+++ PROVIDED DATA

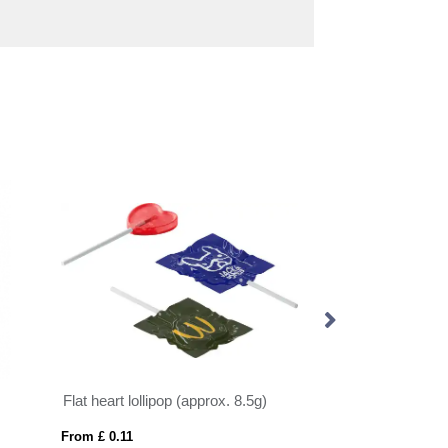
Flat heart lollipop (approx. 8.5g)
Jelly bean bag (a
From £ 0.11
From £ 0.25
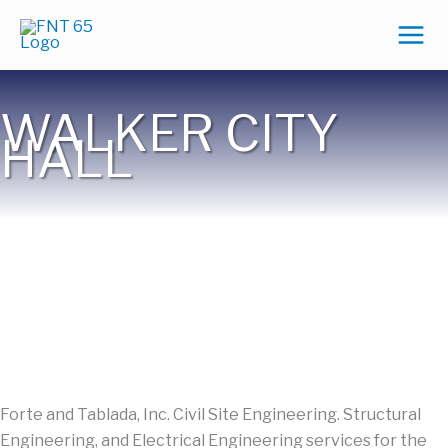
Skip
to
content
WALKER CITY
HALL
Forte and Tablada, Inc. Civil Site Engineering. Structural
Engineering, and Electrical Engineering services for the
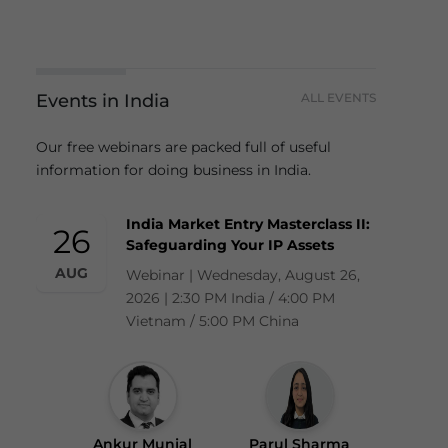
Events in India
ALL EVENTS
Our free webinars are packed full of useful
information for doing business in India.
India Market Entry Masterclass II:
26
Safeguarding Your IP Assets
AUG
Webinar | Wednesday, August 26,
2026 | 2:30 PM India / 4:00 PM
Vietnam / 5:00 PM China
Ankur Munjal
Parul Sharma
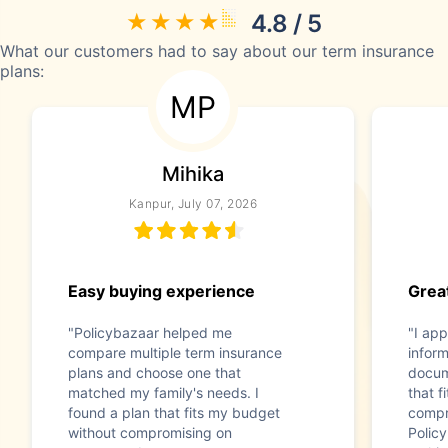
4.8 / 5
What our customers had to say about our term insurance
plans:
MP
Mihika
Kanpur, July 07, 2026
Easy buying experience
Great
"Policybazaar helped me
"I app
compare multiple term insurance
infor
plans and choose one that
docum
matched my family's needs. I
that f
found a plan that fits my budget
compr
without compromising on
Polic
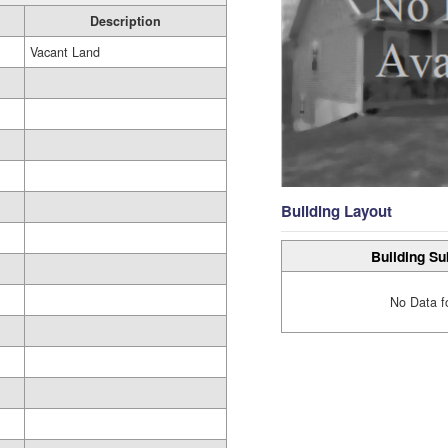
Description
Vacant Land
Building Layout
Building Su
No Data f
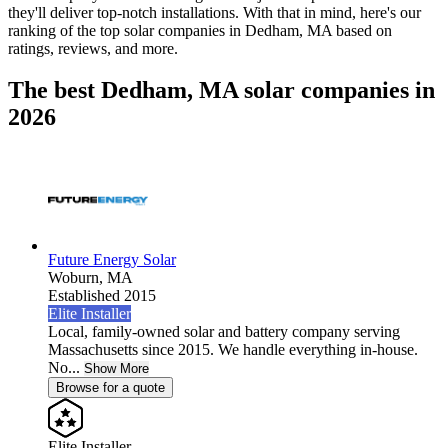
they'll deliver top-notch installations. With that in mind, here's our
ranking of the top solar companies in
Dedham, MA
based on
ratings, reviews, and more.
The best Dedham, MA solar companies in
2026
Future Energy Solar
Woburn,
MA
Established 2015
Elite Installer
Local, family-owned solar and battery company serving
Massachusetts since 2015. We handle everything in-house.
No...
Show More
Browse for a quote
Elite Installer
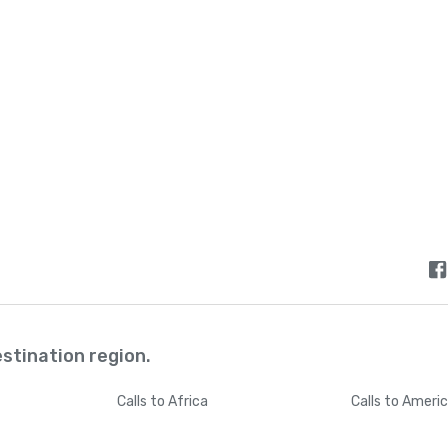
Bermuda
+
144
Bhutan
+
97
Bolivia
+
59
Bosnia and Herzegovina
+
38
Botswana
+
26
Brazil
+
5
estination region.
British Indian Ocean Territory
+
24
Calls
to Africa
Calls
to Ameri
British Virgin Islands
+
128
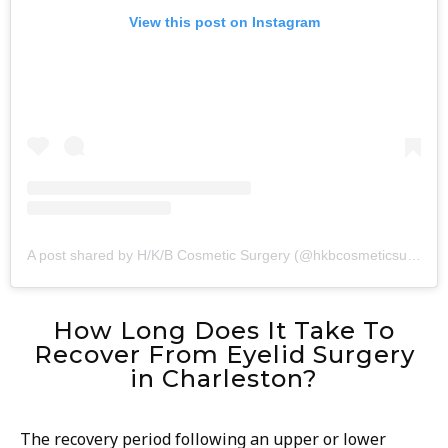
View this post on Instagram
A post shared by H/K/B Cosmetic Surgery (@hkbcosmeticsurgery)
How Long Does It Take To
Recover From Eyelid Surgery
in Charleston?
The recovery period following an upper or lower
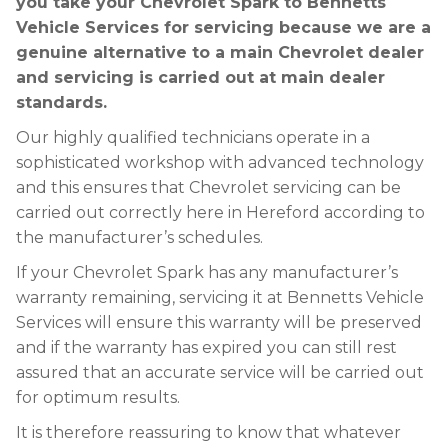
you take your Chevrolet Spark to Bennetts
Vehicle Services for servicing because we are a
genuine alternative to a main Chevrolet dealer
and servicing is carried out at main dealer
standards.
Our highly qualified technicians operate in a
sophisticated workshop with advanced technology
and this ensures that Chevrolet servicing can be
carried out correctly here in Hereford according to
the manufacturer’s schedules.
If your Chevrolet Spark has any manufacturer’s
warranty remaining, servicing it at Bennetts Vehicle
Services will ensure this warranty will be preserved
and if the warranty has expired you can still rest
assured that an accurate service will be carried out
for optimum results.
It is therefore reassuring to know that whatever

++++++

• EXERCISE DESCRIPTION
Please set down the whole listing exactly, apart from the pictures.

• OUTPUT OF THE TASK
Flat heart lollipop (approx. 8.5g)
Jelly bean bag (a
From £ 0.11
From £ 0.25
Skip
to
content
WALKER CITY
HALL
Forte and Tablada, Inc. Civil Site Engineering. Structural
Engineering, and Electrical Engineering services for the
Events in India
ALL EVENTS
Our free webinars are packed full of useful
information for doing business in India.
India Market Entry Masterclass II:
26
Safeguarding Your IP Assets
AUG
Webinar | Wednesday, August 26,
2026 | 2:30 PM India / 4:00 PM
Vietnam / 5:00 PM China
Ankur Munjal
Parul Sharma
4.8 / 5
What our customers had to say about our term insurance
plans:
MP
Mihika
Kanpur, July 07, 2026
Easy buying experience
Great
"Policybazaar helped me
"I app
compare multiple term insurance
infor
plans and choose one that
docum
matched my family's needs. I
that f
found a plan that fits my budget
compr
without compromising on
Polic
Description
Vacant Land
Building Layout
Building Su
No Data f
they'll deliver top-notch installations. With that in mind, here's our
ranking of the top solar companies in
Dedham, MA
based on
ratings, reviews, and more.
The best Dedham, MA solar companies in
2026
Future Energy Solar
Woburn,
MA
Established 2015
Elite Installer
Local, family-owned solar and battery company serving
Massachusetts since 2015. We handle everything in-house.
No...
Show More
Browse for a quote
Elite Installer
Bermuda
+
144
Bhutan
+
97
Bolivia
+
59
Bosnia and Herzegovina
+
38
Botswana
+
26
Brazil
+
5
estination region.
British Indian Ocean Territory
+
24
Calls
to Africa
Calls
to Ameri
British Virgin Islands
+
128
View this post on Instagram
A post shared by H/K/B Cosmetic Surgery (@hkbcosmeticsurgery)
How Long Does It Take To
Recover From Eyelid Surgery
in Charleston?
The recovery period following an upper or lower
you take your Chevrolet Spark to Bennetts
Vehicle Services for servicing because we are a
genuine alternative to a main Chevrolet dealer
and servicing is carried out at main dealer
standards.
Our highly qualified technicians operate in a
sophisticated workshop with advanced technology
and this ensures that Chevrolet servicing can be
carried out correctly here in Hereford according to
the manufacturer’s schedules.
If your Chevrolet Spark has any manufacturer’s
warranty remaining, servicing it at Bennetts Vehicle
Services will ensure this warranty will be preserved
and if the warranty has expired you can still rest
assured that an accurate service will be carried out
for optimum results.
It is therefore reassuring to know that whatever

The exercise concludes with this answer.